If the 700 nm and longer wavelengths are filtered out then an optical system using one or more lens elements will be able to focus, but a lot of photons have been taken away decreasing the sensivity of the socpe.  Also a multi spectral analysis will be lacking in the near IR range.

To make a lens that will focus light in the 400 to 1100 nm range all in one plane is extremely difficult both in terms of design and manufacture (very expensive).  But mirrors with the proper coatings will reflect light over this range without a problem, so a scope design that uses all reflecting elements will cover the wavelength range.  Common scope optical systems that are made this way are the Newtonian and Cassegrain.

f Number & Image Size

When using an imaging chip it's important that the image size of a star is about the same size as a pixel where the seeing is as good as it's going to get.  If a star image is spread across more than one pixel then the sensitivity is reduced.  If a pixel is much smaller than a star image then resolution suffers.  For poorer seeing conditions caused by the atmosphere the camera should have the ability to do binning like 2x2 or 3x3 etc. 

Since the primary focus image size is about the same as the f number the scope should have a small f number without adding a focal reducer (that has a lens).


Az-El or RA-Dec

To support satellite tracking and terrestrial use (Az-El) or astronomy (RA-Dec) the mount should be convertible by means of installing a wedge.  The scope should not have to be "flipped" like a German Equatorial.

Fixed Scope Position

When a digital camera is added to the scope there are a lot of wires and cables that get tangled as the scope moves.  To avoid this problem and also to avoid optical problems caused by the changing scope orientation, like mirror flop, the scope should be held in a fixed position.  Where in the sky it's looking should be controlled by computer controlled mirrors.  For example if the scope was pointing straight up a flat mirror at 45 degrees would allow the scope to look at any azimuth in a level plane and the rotation could be on a continuous basis, i.e. like turning clockwise without any stops.  If now a second mirror at 45 degrees is added turning on a horizontal axis this mirror would allow viewing in a continuous vertical circle. 

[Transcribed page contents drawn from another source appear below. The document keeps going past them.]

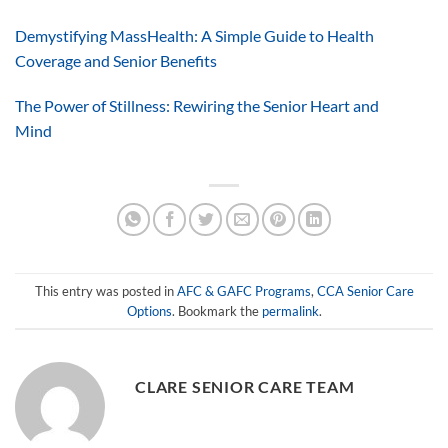
Demystifying MassHealth: A Simple Guide to Health
Coverage and Senior Benefits
The Power of Stillness: Rewiring the Senior Heart and
Mind
This entry was posted in
AFC & GAFC Programs
,
CCA Senior Care
Options
. Bookmark the
permalink
.
CLARE SENIOR CARE TEAM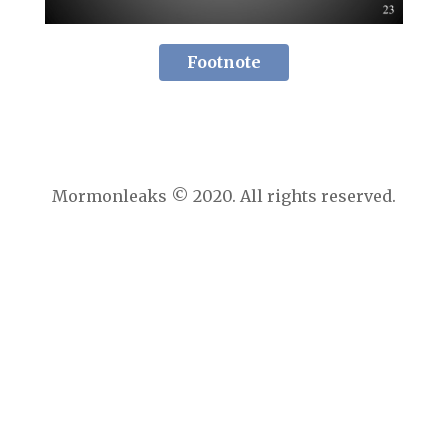
Footnote
Mormonleaks © 2020. All rights reserved.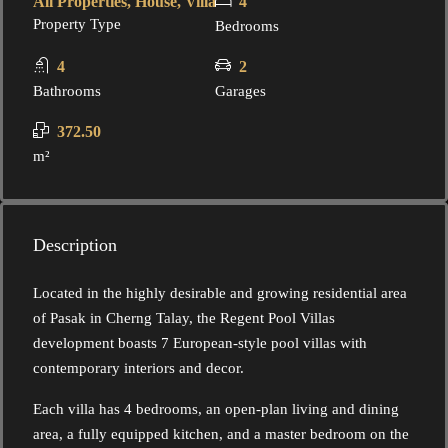
All Properties, House, Villa
4
Property Type
Bedrooms
4
2
Bathrooms
Garages
372.50
m²
Description
Located in the highly desirable and growing residential area
of Pasak in Cherng Talay, the Regent Pool Villas
development boasts 7 European-style pool villas with
contemporary interiors and decor.
Each villa has 4 bedrooms, an open-plan living and dining
area, a fully equipped kitchen, and a master bedroom on the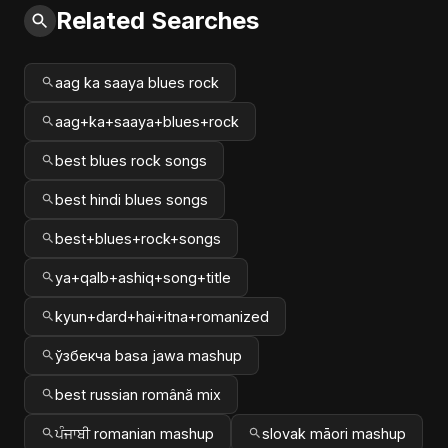
Related Searches
aag ka saaya blues rock
aag+ka+saaya+blues+rock
best blues rock songs
best hindi blues songs
best+blues+rock+songs
ya+qalb+ashiq+song+title
kyun+dard+hai+itna+romanized
ўзбекча basa jawa mashup
best russian română mix
ਪੰਜਾਬੀ romanian mashup
slovak māori mashup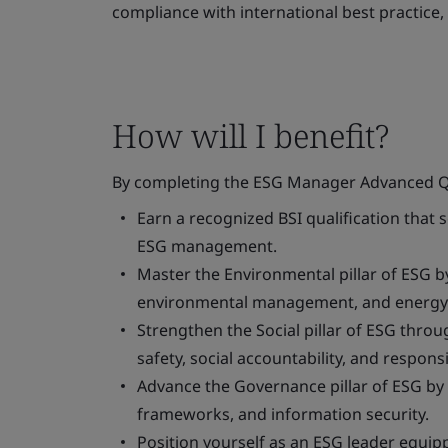
compliance with international best practic
How will I benefit?
By completing the ESG Manager Advanced Qual
Earn a recognized BSI qualification that 
ESG management.
Master the Environmental pillar of ESG by
environmental management, and energy e
Strengthen the Social pillar of ESG thr
safety, social accountability, and respons
Advance the Governance pillar of ESG by
frameworks, and information security.
Position yourself as an ESG leader equipp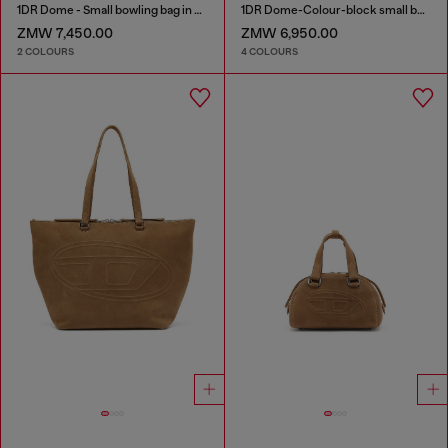
1DR Dome - Small bowling bag in satin and suede
1DR Dome-Colour-block small bowling bag
ZMW 7,450.00
ZMW 6,950.00
2 COLOURS
4 COLOURS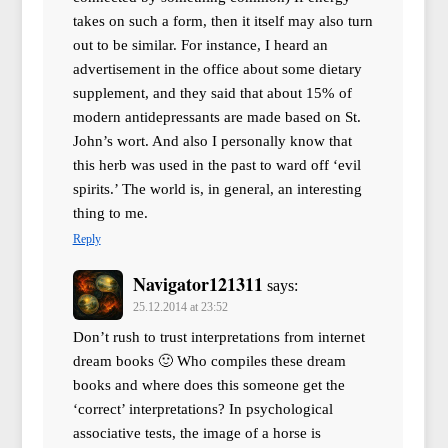
takes on such a form, then it itself may also turn
out to be similar. For instance, I heard an
advertisement in the office about some dietary
supplement, and they said that about 15% of
modern antidepressants are made based on St.
John’s wort. And also I personally know that
this herb was used in the past to ward off ‘evil
spirits.’ The world is, in general, an interesting
thing to me.
Reply
Navigator121311
says:
25.12.2014 at 23:52
Don’t rush to trust interpretations from internet
dream books 🙂 Who compiles these dream
books and where does this someone get the
‘correct’ interpretations? In psychological
associative tests, the image of a horse is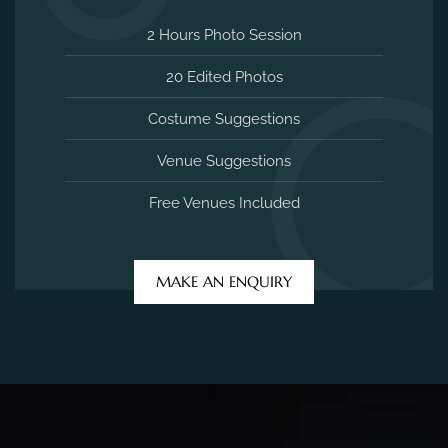
2 Hours Photo Session
20 Edited Photos
Costume Suggestions
Venue Suggestions
Free Venues Included
MAKE AN ENQUIRY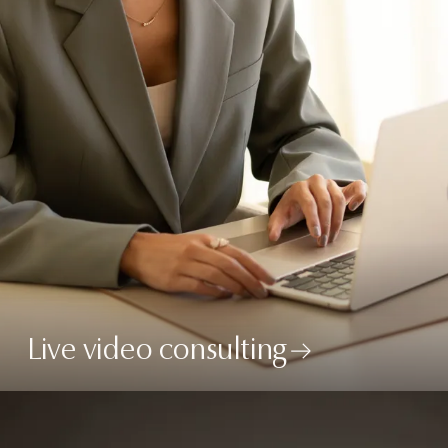
Live video consulting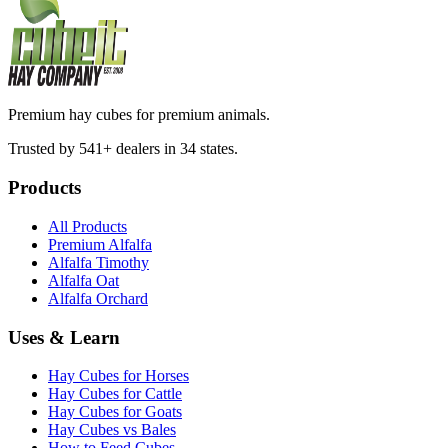
Premium hay cubes for premium animals.
Trusted by 541+ dealers in 34 states.
Products
All Products
Premium Alfalfa
Alfalfa Timothy
Alfalfa Oat
Alfalfa Orchard
Uses & Learn
Hay Cubes for Horses
Hay Cubes for Cattle
Hay Cubes for Goats
Hay Cubes vs Bales
How to Feed Cubes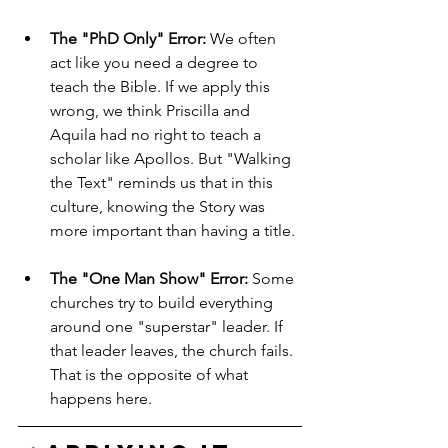
The "PhD Only" Error:
 We often 
act like you need a degree to 
teach the Bible. If we apply this 
wrong, we think Priscilla and 
Aquila had no right to teach a 
scholar like Apollos. But "Walking 
the Text" reminds us that in this 
culture, knowing the Story was 
more important than having a title.
The "One Man Show" Error:
 Some 
churches try to build everything 
around one "superstar" leader. If 
that leader leaves, the church fails. 
That is the opposite of what 
happens here.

If the above scope was put on a wedge so that the main scope was pointing at the North Celestial pole then the movements would correspond to RA and Dec.

Weather Proof

This mount - scope combination could be made weather proof thus allowing the scope to be on a permanent pier that's outside all the time.

Self Contained Dome

The purpose of a dome is to shield the scope from the radiant heat loss to a black sky.  This heat loss causes the scope to cool below the dew point and then there's a dew problem.  The scope could have shields built in that would act like a dome.

Sun Filter

The mount should have a way to know if the scope is aimed at or near the Sun and when it is insert a filter in the light path.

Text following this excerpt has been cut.